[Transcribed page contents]
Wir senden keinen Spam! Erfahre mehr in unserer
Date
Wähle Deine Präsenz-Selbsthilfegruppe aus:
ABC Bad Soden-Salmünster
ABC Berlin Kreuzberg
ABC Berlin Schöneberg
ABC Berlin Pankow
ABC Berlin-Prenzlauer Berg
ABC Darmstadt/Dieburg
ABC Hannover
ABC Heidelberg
==
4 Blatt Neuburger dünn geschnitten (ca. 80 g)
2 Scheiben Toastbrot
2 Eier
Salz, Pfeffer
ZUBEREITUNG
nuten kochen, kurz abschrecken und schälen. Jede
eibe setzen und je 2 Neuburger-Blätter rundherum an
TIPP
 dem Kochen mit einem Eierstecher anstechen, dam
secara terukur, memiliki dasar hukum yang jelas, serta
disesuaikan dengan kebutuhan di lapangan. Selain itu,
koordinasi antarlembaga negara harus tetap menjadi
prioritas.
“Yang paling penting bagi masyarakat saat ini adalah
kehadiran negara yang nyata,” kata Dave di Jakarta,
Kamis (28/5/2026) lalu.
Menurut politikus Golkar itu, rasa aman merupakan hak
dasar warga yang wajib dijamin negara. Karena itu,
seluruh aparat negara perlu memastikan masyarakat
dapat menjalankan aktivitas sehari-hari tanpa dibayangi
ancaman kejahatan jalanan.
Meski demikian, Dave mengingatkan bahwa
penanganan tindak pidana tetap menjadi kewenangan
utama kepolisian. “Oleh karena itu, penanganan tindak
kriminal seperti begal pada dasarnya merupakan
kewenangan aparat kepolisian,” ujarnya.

- Requirement -
Your answer must be a copy of every line in the data above that holds the string "aparat".

- Exercise result -
seluruh aparat negara perlu memastikan masyarakat
kewenangan aparat kepolisian,” ujarnya.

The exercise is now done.